¡Bajemos a Jesús de la cruz!

Semana Santa 2026

Por Roberto Torres Collazo

Para Prensa Sin Censura

Durante la Semana Santa 2026 observamos y/o participamos en procesiones y dramatizaciones de la tortura y asesinato de Jesús en la Cruz.

Las y los líderes cristianos y medios de comunicación comercial le llaman tiempo de reflexión, rara vez llaman a la acción, a la práctica del evangelio. En consecuencia, la tendencia entre la gente es solamente a reflexionar y no comprometernos a bajar a Jesús de la Cruz. 

A la luz de la fe y la historia hay que recordar a las y los crucificados de las naciones indígenas por los conquistadores europeos en las Américas; los ocho millones de los masacrados en el Congo por parte del régimen belga a comienzos del siglo pasado; y los seis millones de judíos, gitanos, homosexuales, comunistas, negros, cristianos víctimas del genocidio fascista. 

Dios nos llama a la acción, a bajar a Jesús de la Cruz en el siglo XXI. A comprometernos más con actos concretos repudiando las cruces del coloniaje, del capitalismo neoliberal tecnológico, la mercantilización de la Madre Tierra, la plaga del neofascismo.

Los heridos y muertos por las guerras actuales. El ecocidio de las corporaciones-multinacionales contra la naturaleza. El holocausto de más de setenta mil personas palestinas y palestinos a manos del gobierno israelí, las víctimas del patriarcado, la homofobia, la xenofobia, la corrupción gubernamental, son algunos de los principales crucificados que nos deben hacer reflexionar para bajar a Jesús de la Cruz. 

Dios nos llama a la acción, a bajar a Jesús de la Cruz en el siglo XXI. A comprometernos más con actos concretos repudiando las cruces del coloniaje, del capitalismo neoliberal tecnológico, la mercantilización de la Madre Tierra, la plaga del neofascismo. A condenar el racismo, a oponernos a los que hacen sufrir y ponernos del lado de las y los que sufren.

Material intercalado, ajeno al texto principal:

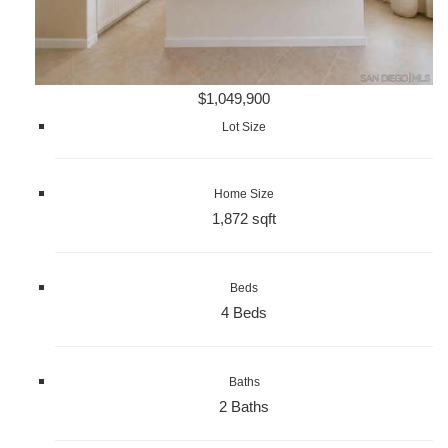
$1,049,900
Lot Size
Home Size
1,872 sqft
Beds
4 Beds
Baths
2 Baths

Dios también nos llama contemplar al crucificado en los empobrecidos como enseña el Maestro en Mateo 25, 31-45: “Todo lo que le hiciste a estos a mi me lo hiciste”.

Nos convoca a superar la indiferencia ante los padecimientos y dolores de los demás; no limitarnos predicar, enseñar o asistir a la iglesia. 

No puede haber divorcio entre fe y vida. 

Las críticas, denuncias y acciones inspiradas en Jesús nos pueden llevar a conflictos como incomprensiones, falsas acusaciones, descalificaciones, marginación, ataques o persecuciones, en algunos lugares hasta la muerte.

También Jesús tuvo serios conflictos con los representantes del poder religioso, político y económico, (ver Mateo 12,24. 6,24. Marcos 2,23-27. 10,42-45. Lucas 4,16-30. 7,33-35. San Juan 8,59) mientras al pueblo lo trató con compasión.

Conflictos que lo llevaron a la pena capital: la Cruz. Nunca nos dijo que en nuestra misión todo nos saldría bien y no tendríamos problemas. No ofreció falsas esperanzas, era muy realista.  

La Resurrección de Cristo nos trae el gozo y la esperanza de que otra sociedad y otra iglesia son posibles. 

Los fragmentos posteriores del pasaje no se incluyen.